Haylock, D. (2014) Mathematics Explained for Primary Teachers. 5th edition: SAGE.

L, Mastin. (2010) Egyptian Mathematics https://www.storyofmathematics.com/egyptian.html (Accessed: 5th October)

J, O’Connor and E, Robertson. (2000) Egyptian Numerals. http://www-history.mcs.st-andrews.ac.uk/HistTopics/Egyptian_numerals.html (Accessed: 5th October)

Ma, L. (2010) Knowing and Teaching Elementary Mathematics. (Anniversary Ed.) New York: Routledge.

N/A (2017) Pascal’s Triangle.  https://www.mathsisfun.com/pascals-triangle.html (Accessed: 6th October 2018).

Scottish Government. (2010) Curriculum for Excellence Building the Curriculum 3 A Framework for Learning and Teaching: Key ideas and Priorities.
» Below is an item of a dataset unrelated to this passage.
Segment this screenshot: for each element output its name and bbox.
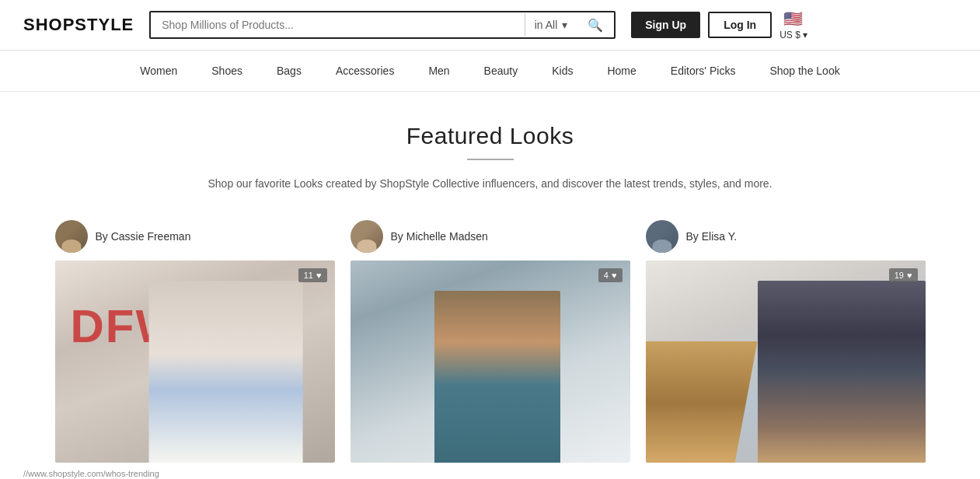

Available at: http://dera.ioe.ac.uk/1240/7/0099598_Redacted.pdf  (Accessed: 5th October 2018).

Vale, I. and Barbosa, A. (2009) Multiple Perspectives and Contexts in Mathematics Education. Available at: https://www.academia.edu/1485703/Patterns_multiple_perspectives_and_contexts_in_mathematics_education  (Accessed: 5th October 2018).

Resource Allocation – Meritocracy Within the Classroom

Our first seminar with Derek, saw us split into five groups. He told us to come up with the a ‘guide to fresher’s week’. He handed out envelopes full of equipment we were to use. Whilst doing so, we spotted that group 1 and group 2’s envelopes were much bulkier than the one we received. At this point in time we questioned whether some tools were left out and whether we should ask Derek if this were the case.

Our envelope included;

  • 1 post-it note
  • 3 paper clips
  • A pencil
  • Blue tack

This was in comparison to the other groups who had multiple pieces of card, different coloured pens, scissors and much more.

When delivering our idea to the class, we were aware of the positive feedback and interaction Derek portrayed to the first few groups. Our group felt very proud of coming up with the idea of a game from the limited resources we had. However, to hear next to no feedback, this made us question what we were doing wrong.

Upon creating our game, we felt we had to prove ourselves. We wanted to create the best idea and in return receive positive feedback. Yet, when Derek was scanning everyone’s ideas, he hardly interacted with us and at one point offered biscuits to group 1 and 2 and told them how imaginative their ideas were. At this point in time, we all felt neglected by Derek and therefore believed it was our fault.

When demonstrating our ideas to the class, Derek once again praised the groups before us about how inventive and imaginative they had been. Although to us, we believed we had the most imaginative idea. As our turn arrived we noticed Derek’s interaction had immediately dropped. He continued to look out the window and gave us no feedback. This made us feel extremely put back and more than ever made us question what we had done wrong. Not only that, but we felt annoyance towards him and the lack of attention we were given.

This particular task made us aware of meritocracy: the holding of power by people selected according to merit. Derek’s demonstration highlighted that teachers cannot discriminate against those without resources. The praise he awarded to others would make a child feel anxious about their studies and relationship with their teacher, which is not a healthy environment. When discussing the topic with the class, we became aware that group 1 and 2 had no realisation that they were receiving better treatment than the rest of us. This highlights that those with the best resources and opportunities in life, have little awareness about those surrounding them living in poverty and deprivation.

Overall, it is clear that becoming a teacher can be a struggle. It is not simple to give everyone the same opportunities when you have little understanding of their background and can become extremely easy to favourite particular students over another, without being aware of doing so. To prevent this a teacher should provide the same opportunities for everyone and understand that particular students made need more help than others. When achieving this the class environment becomes equal and enjoyable for the students.